SteffenMoritz/imputeTS

Feature: Allow bounded time series interpolation

ashirwad opened this issue · 1 comments

Hello,

Thanks for this great package! I am currently using the na_kalman() function to impute missing glucose readings for diabetes patients. Since there is no option to fix the upper and lower bounds for the imputed values, the imputed data sometimes takes values (e.g., <0) that are physiologically not possible. At the moment, I am replacing such values with reasonable numbers once I am done with the interpolation, but I think it will be useful to add arguments to na_kalman and friends to provide bounds for the imputed values.

Thanks!

Hello Ashirwad,
sounds like a really interesting dataset, that you have.

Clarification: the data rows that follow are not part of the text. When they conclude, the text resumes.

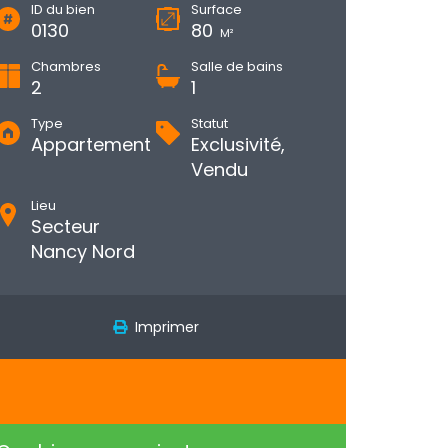
ID du bien
Surface
0130
80
M²
Chambres
Salle de bains
2
1
Type
Statut
Appartement
Exclusivité,
Vendu
Lieu
Secteur
Nancy Nord
Imprimer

Might be a good suggestion! How do you do the 'replacing such values with reasonable numbers'?

In general there are multiple approaches for setting the limits / constrain the imputations to an interval. Here are the two most common ones:

METHOD 1:
One approach is transforming the data using a scaled logit transform.
(see also https://robjhyndman.com/hyndsight/forecasting-within-limits/)
This works also for imputations.

Would be implemented like this:
(your dataset is in your_data)


# Bounds
# min and max have to be lower/higher than the existing min/max in the series
min <- 200
max <- 700


# Transform data
y <- log((your_data-min)/(max-your_data))

# Perform imputation on transformed data
imp <- na_kalman(y)

# Back-transform the now imputed dataset
back <- (max-min)*exp(imp)/(1+exp(imp)) + min

# Result is in back
back

Downside is, it changes the whole distribution of imputed values.
Meaning also the imputations that were within the limits before will now be slightly different.
(but as you see in the next method this is also the upside of this method)

METHOD 2:

You could just leave the imputations that are within the limit untouched and set the imputations violating the limits to the limit.


# Bounds
min <- 200
max <- 700

# Perform imputation
imp <- na_kalman(your_data)

# Replace out of bound values with the min/max
imp[ imp > max] <- max
imp[ imp < min] <- min

# Result is in imp
imp

Downside here is you will possibly have a quite a bunch of values being exactly the limits. Which might not be the distribution you want to have. Upside is, the other imputations are not affected.

Completely depends on your data, what makes most sense. That is also why I am a little bit hesitant with adding the limit, because there is no one fits it all solution.

But what I definitely want to add (once if find the time) is more documentation, that you can maybe read about these things in the documentation.

Think it would be really beneficial to have some advices about choosing the right algorithm and special cases like this one.